━━━ Data to process ━━━

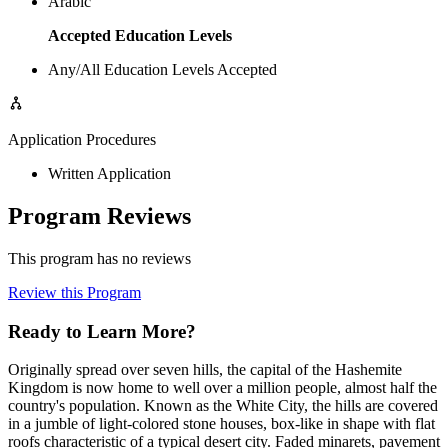
Arabic
Accepted Education Levels
Any/All Education Levels Accepted
Application Procedures
Written Application
Program Reviews
This program has no reviews
Review this Program
Ready to Learn More?
Originally spread over seven hills, the capital of the Hashemite
Kingdom is now home to well over a million people, almost half the
country's population. Known as the White City, the hills are covered
in a jumble of light-colored stone houses, box-like in shape with flat
roofs characteristic of a typical desert city. Faded minarets, pavement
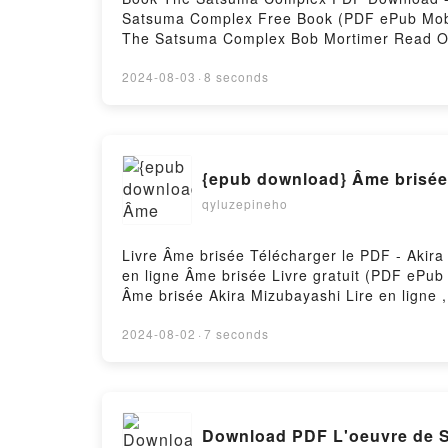
Satsuma Complex Free Book (PDF ePub Mob
The Satsuma Complex Bob Mortimer Read O
Satsuma Complex Bob Mortimer Kindle, Th
by Firstory Hosting
2024-08-03
·
8 seconds
{epub download} Âme brisée
qyluzepineho
Livre Âme brisée Télécharger le PDF - Akira
en ligne Âme brisée Livre gratuit (PDF ePu
Âme brisée Akira Mizubayashi Lire en ligne
Mizubayashi Kindle, Âme brisée Akira Mizub
2024-08-02
·
7 seconds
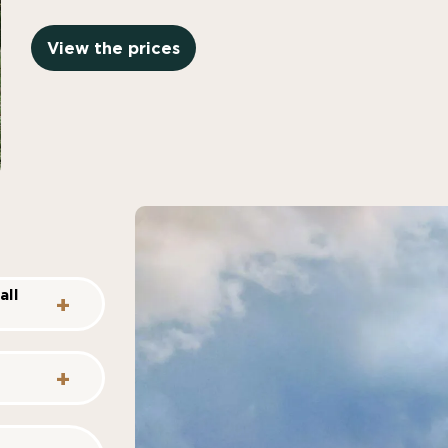
View the prices
all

━━━

# Problem statement:
Copy every record above exactly, leaving out any pictures.

# Exercise answer:
Arabic
Accepted Education Levels
Any/All Education Levels Accepted
Application Procedures
Written Application
Program Reviews
This program has no reviews
Review this Program
Ready to Learn More?
Originally spread over seven hills, the capital of the Hashemite
Kingdom is now home to well over a million people, almost half the
country's population. Known as the White City, the hills are covered
in a jumble of light-colored stone houses, box-like in shape with flat
roofs characteristic of a typical desert city. Faded minarets, pavement
Satsuma Complex Free Book (PDF ePub Mob
The Satsuma Complex Bob Mortimer Read O
Satsuma Complex Bob Mortimer Kindle, Th
by Firstory Hosting
2024-08-03
·
8 seconds
{epub download} Âme brisée
qyluzepineho
Livre Âme brisée Télécharger le PDF - Akira
en ligne Âme brisée Livre gratuit (PDF ePu
Âme brisée Akira Mizubayashi Lire en ligne
Mizubayashi Kindle, Âme brisée Akira Mizub
2024-08-02
·
7 seconds
View the prices
all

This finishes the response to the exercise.